### What this task involves
Find all lines in the records that include the word "Series", and copy them out.

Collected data
····················

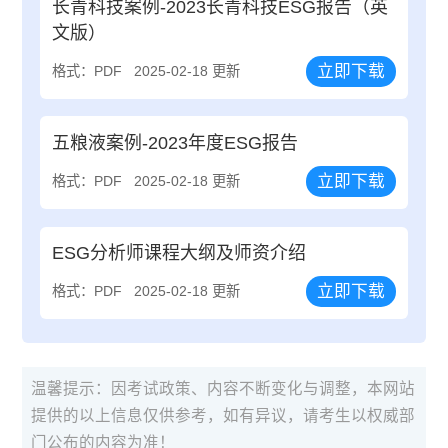
长青科技案例-2023长青科技ESG报告（英
文版）
立即下载
格式：PDF
2025-02-18 更新
五粮液案例-2023年度ESG报告
立即下载
格式：PDF
2025-02-18 更新
ESG分析师课程大纲及师资介绍
立即下载
格式：PDF
2025-02-18 更新
温馨提示：因考试政策、内容不断变化与调整，本网站
提供的以上信息仅供参考，如有异议，请考生以权威部
门公布的内容为准！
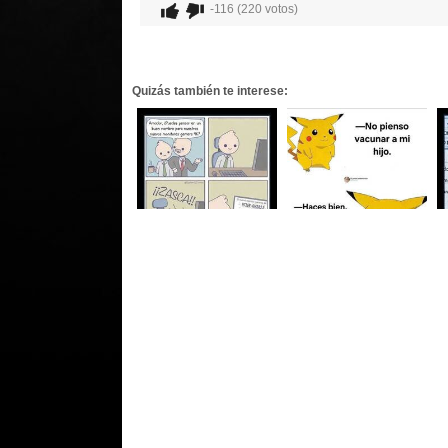
-116 (220 votos)
Quizás también te interese:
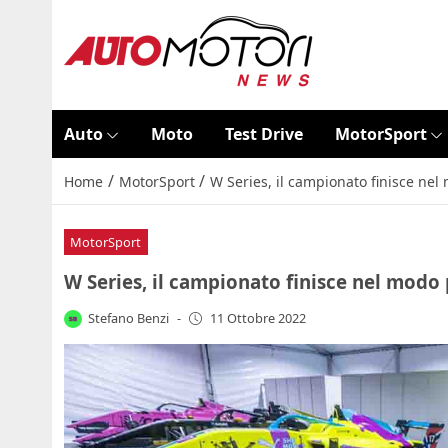
Auto
Moto
Test Drive
MotorSport
/
/
Home
MotorSport
W Series, il campionato finisce nel
MotorSport
W Series, il campionato finisce nel modo
Stefano Benzi
-
11 Ottobre 2022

····················

### Exercise output
W Series, il campionato finisce nel
W Series, il campionato finisce nel modo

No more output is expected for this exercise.